Tom Rothman Talks ‘Concussion’ and What Keeps Him Up at Night

Tom Rothman Concussion Paley Center
Courtesy of The Paley Center for Media

Sony’s Tom Rothman threw a few punches of behalf of the studio’s upcoming release “Concussion” and zeroed in on the issues in the movie business that keep him tossing and turning at night, speaking at one of the final sessions of the Paley Center for Media’s International Council Summit on Friday.

In a broad discussion with ESPN anchor Hannah Storm, Rothman, the chair of Sony Pictures Entertainment’s Motion Picture Group,  addressed the controversy that arose earlier this fall around “Concussion,” the Christmas release that stars Will Smith as the doctor who identified the link between repeated head trauma and the degenerative brain disease suffered by a number of professional football players. Email exchanges revealed by the Sony hack led to reports that the filmmakers softened some of the film’s content in order to avoid antagonizing the NFL.

Rothman argued that reporters misunderstood the exchanges exposed in those emails — which were part of a rigorous fact-checking process that the film’s content had to undergo, in order for the movie to retain its teeth. “We had teams of lawyers going through it,” Rothman said. “Not so we could pull the punches, but so we could punch them. The movie is incredibly hard hitting, but it’s defendable. Because if it weren’t, we could have been sued for libel.”

Rothman, who joined Sony after 18 years at Fox, also pinpointed his major concerns about the current state of the movie business overall. “What keeps me up at night is that the movie business has become what I call binary,” he said. “The highs and the upside on movies that penetrate the consciousness, and hit the pop culture zeitgeist, is enormous. It’s higher than it’s ever been. But the flip is also true. You have really, terrifically great movies which are being totally ignored.

“The myth that movies are redeemed in ancillary markets is really not true,” he added. “If they ignore it in the theater, they’re going to ignore it later. You’re dead, and then you’re deader.”

As a result, the industry has become what Rothman called “a branded universe” in which the majority of blockbusters are sequels, or adaptations of high-profile, well-known properties with a fervent fanbase (such as Spider-Man, the Marvel comics character depicted in a string of Sony films). “What keeps me up at night is: Where is the room and the place and the viability of purely original content in the movie business anymore?” he asked.
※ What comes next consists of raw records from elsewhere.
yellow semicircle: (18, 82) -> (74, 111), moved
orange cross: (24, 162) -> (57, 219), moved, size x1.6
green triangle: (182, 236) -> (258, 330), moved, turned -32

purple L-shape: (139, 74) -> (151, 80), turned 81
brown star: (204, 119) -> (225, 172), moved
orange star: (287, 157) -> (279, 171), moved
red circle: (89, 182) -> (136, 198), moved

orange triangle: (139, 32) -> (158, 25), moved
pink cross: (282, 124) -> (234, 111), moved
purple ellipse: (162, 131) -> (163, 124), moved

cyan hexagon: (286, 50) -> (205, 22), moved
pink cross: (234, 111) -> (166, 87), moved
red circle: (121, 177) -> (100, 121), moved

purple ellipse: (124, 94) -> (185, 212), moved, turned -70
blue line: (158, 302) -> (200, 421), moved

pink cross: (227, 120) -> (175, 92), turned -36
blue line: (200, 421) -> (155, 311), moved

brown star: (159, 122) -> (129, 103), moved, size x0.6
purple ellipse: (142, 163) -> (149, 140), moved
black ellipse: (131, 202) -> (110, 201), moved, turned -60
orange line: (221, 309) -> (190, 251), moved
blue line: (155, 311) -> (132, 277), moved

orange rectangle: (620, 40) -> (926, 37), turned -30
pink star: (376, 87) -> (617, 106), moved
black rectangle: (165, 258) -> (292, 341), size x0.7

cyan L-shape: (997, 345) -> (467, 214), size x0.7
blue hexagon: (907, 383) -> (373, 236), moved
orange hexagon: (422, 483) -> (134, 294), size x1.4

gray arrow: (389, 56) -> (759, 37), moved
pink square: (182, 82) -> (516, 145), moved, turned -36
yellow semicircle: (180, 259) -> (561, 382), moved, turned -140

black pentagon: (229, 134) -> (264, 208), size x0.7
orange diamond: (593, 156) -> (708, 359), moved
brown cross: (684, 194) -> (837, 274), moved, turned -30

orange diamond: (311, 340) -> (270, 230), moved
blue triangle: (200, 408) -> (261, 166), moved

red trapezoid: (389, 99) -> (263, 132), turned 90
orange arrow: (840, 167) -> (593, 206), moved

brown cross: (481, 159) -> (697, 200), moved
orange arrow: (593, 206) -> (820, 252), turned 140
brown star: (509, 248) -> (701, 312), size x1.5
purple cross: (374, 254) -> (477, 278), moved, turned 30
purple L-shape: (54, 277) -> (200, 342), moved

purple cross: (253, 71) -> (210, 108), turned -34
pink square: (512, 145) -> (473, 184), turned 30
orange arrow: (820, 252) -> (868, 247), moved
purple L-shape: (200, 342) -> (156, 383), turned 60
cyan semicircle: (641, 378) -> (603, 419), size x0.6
He noted that back when he was at Fox, the ultimate risk inherent in James Cameron’s “Avatar” wasn’t the 3D or the blue-skinned characters with tails or any of the other things people fretted over. “The risk in ‘Avatar’ was it was original,” he said. “It wasn’t based on anything with a core fan base.”

But he said he perceives glimmers of hope in the ways that originality and creativity can work their way into this branded universe. He tipped his hat to Warner Bros.’ upcoming “Rocky” outing, “Creed,” as an example of exciting, young filmmakers tapped to bring new energy to a long-established franchise. He also cited Columbia Pictures’ upcoming “Ghostbusters” film as an example of an old-dog property learning new tricks from an invigorating filmmaker and cast.

In talking up his upcoming project with Ang Lee, “Billy Lynn’s Long Halftime Walk,” he described the ways in which new technology, allowing for 120 frames per second — “It looks like nothing you’ve ever seen before. It looks like depth” — will enhance the movie’s story of a veteran haunted by his experiences in the Iraq.

But he acknowledged that such costly, ambitious, original films can be risks. “We made a film this fall, one of the films I’m most proud of in my career, a film that Robert Zemeckis made called ‘The Walk,’ ” he said. “Got incredible reviews, it was incredibly experiential, it opened the New York Film Festival. And nobody alive gave a f—.”

Toward the end of the discussion, Rothman also addressed the hot topic of diversity and gender parity in Hollywood. He believes the momentum for equality will only grow.

“I actually think the gender progress that’s being made — let’s talk for a second behind the camera, in the creative ranks — is going to get great momentum,” he said. “Not out of a sociopolitical sense, but because Hollywood has always been economically self interested. I believe women are now a more consistently reliable audience, domestically, than men. And you need to program where your audience is.”

In any case, he added, diversity is imperative. “We better do it or die, because the audience is diverse. And because I got the old Jewish guys covered,” he cracked.